One of the reasons they are able to do it, aside from the fact that they are the most powerful class grouping, is that the national question has not been solved in the Arabian Peninsula.
Europe, on the other hand, is in some respects united. It is true that it is divided among the imperialists, but it has an Economic Community, it has a Common Market. It is developing all sorts of mechanisms to unify, which is also a task of bourgeois democracy in the imperialist epoch. But this is not happening in the Arab region. Of course, a great deal of the unity-mongering in Europe for decades has been to achieve a united anti-communist front under NATO, led by U.S. imperialism.

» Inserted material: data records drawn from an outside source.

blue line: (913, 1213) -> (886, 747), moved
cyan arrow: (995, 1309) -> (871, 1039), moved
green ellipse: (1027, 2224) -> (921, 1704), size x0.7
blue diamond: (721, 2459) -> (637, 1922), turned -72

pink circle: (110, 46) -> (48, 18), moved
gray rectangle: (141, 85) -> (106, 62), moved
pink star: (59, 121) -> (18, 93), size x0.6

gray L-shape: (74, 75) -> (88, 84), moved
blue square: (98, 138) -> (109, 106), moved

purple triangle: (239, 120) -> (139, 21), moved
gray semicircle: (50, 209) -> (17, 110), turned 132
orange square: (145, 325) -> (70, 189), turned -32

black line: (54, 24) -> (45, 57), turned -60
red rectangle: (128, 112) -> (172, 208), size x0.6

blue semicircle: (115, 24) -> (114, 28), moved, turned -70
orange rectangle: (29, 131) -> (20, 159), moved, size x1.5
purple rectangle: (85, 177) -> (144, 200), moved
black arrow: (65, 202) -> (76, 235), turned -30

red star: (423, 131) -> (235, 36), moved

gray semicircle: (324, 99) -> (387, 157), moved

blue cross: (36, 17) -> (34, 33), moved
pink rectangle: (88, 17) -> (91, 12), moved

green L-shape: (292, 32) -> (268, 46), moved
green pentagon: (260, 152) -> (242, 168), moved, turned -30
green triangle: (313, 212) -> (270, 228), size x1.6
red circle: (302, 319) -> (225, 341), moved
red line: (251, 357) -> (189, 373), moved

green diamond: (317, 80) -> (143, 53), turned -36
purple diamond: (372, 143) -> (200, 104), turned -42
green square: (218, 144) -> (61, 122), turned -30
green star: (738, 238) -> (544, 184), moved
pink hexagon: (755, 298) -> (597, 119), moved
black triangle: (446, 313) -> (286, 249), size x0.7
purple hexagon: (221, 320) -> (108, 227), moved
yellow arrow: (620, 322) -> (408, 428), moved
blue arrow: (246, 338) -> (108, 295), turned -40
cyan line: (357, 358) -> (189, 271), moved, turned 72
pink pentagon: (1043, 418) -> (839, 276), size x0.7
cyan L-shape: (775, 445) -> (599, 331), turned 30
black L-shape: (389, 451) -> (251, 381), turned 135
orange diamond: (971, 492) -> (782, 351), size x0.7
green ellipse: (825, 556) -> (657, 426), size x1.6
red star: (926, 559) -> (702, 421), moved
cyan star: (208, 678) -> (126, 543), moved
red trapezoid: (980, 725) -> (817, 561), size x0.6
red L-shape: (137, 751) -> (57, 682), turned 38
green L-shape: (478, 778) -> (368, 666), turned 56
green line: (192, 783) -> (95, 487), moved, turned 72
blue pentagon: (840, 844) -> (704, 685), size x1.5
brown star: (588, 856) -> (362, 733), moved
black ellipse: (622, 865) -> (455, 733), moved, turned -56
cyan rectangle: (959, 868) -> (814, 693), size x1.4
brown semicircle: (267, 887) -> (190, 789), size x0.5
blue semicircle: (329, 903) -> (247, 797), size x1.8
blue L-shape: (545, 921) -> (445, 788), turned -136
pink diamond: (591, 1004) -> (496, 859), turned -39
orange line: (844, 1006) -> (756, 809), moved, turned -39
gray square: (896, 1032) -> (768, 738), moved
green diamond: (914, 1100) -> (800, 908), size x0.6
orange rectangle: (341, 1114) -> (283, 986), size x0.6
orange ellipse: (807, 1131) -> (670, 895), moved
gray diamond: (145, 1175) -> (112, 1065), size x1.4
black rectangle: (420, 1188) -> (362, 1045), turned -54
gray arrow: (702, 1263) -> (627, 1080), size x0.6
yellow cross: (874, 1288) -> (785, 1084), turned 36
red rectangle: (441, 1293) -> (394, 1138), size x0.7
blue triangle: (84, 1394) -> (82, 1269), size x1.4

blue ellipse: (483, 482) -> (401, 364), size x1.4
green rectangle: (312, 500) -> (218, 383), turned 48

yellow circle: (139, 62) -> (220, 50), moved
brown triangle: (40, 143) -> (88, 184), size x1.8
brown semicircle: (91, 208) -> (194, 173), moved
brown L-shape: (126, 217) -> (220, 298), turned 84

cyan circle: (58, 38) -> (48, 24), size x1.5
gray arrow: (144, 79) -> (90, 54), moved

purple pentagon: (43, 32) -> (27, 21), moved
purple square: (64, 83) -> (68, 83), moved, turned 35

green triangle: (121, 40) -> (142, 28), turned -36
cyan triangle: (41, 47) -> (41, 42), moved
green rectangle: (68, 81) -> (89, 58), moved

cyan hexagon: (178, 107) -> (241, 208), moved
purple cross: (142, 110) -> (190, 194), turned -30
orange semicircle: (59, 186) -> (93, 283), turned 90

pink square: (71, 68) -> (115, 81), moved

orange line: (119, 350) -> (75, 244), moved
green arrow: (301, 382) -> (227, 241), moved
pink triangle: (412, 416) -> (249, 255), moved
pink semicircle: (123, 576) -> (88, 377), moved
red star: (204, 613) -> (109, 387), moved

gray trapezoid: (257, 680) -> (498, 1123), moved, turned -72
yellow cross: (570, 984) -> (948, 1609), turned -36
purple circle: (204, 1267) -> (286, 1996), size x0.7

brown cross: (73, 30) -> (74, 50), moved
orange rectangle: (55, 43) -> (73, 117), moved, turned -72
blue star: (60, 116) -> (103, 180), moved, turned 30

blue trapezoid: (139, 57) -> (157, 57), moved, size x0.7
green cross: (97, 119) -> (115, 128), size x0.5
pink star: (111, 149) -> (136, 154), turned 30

Marxists, in common with all progressive anti-imperialist and socialist forces, particularly in the working class movement, look forward to a unification of the Arabian Peninsula. It goes without saying, of course, that this does not at all mean the subjugation of one nation, the dominance of one over the other.
The self-determination of each nation is the sine qua non for its liberation, as well as for its unification. It is not an easy task, of course, given the pervasive influence and hegemony of imperialism. But without it, all talk of unification becomes a cover for other deleterious objectives.
There was a short-lived political union of Egypt, Syria and Yemen in the United Arab Republic from 1958 to 1961. This might have been a tremendous step forward, had it not had some of the negative elements of the bourgeois democratic revolution, such as domination of the smaller by the larger, and had it not been conceived partly as an effort to deter the growth and influence of the communist movement, especially in Syria.
But given the over-riding economic and political influence of imperialism, the effort at unification was at best only marginal.
To the Arab people it should not really matter in the long run whether it is Khaddafi who unifies them, or Nasser (who initiated the UAR), or Saddam Hussein, or a rebellious prince from one of the emirates or Saudi Arabia. The question is who will challenge imperialism and unite the Arabian Peninsula, not on the basis of the domination of one nationality over another but on the basis of equality.
Take Germany. At one time, there were a number of German states. When Bismarck decided to unite them in the struggle against France — France, the homeland of the great French Revolution — Marx and Engels agreed that unification of Germany was progressive. It united the German state and also gave an impulse to uniting the workers. They hoped it would lead to a socialist revolution, given the strength of the socialist movement at the time.
But as soon as Bismarck turned the war with France into one of conquest to capture Alsace-Lorraine, Marx and both the German and the French working class turned sharply and resolutely against Bismarck and his schemes.
France was unified on the same basis.
The United States, on the other hand, is the result of arbitrary annexations — California, Texas, Arizona and the others. The territory annexed extends all the way to Hawaii and Alaska. That's how the U.S. empire was formed. It took in tow a number of nationalities that have been oppressed ever since. We don't agree with any of the annexations, but we note how important they were for capitalist development.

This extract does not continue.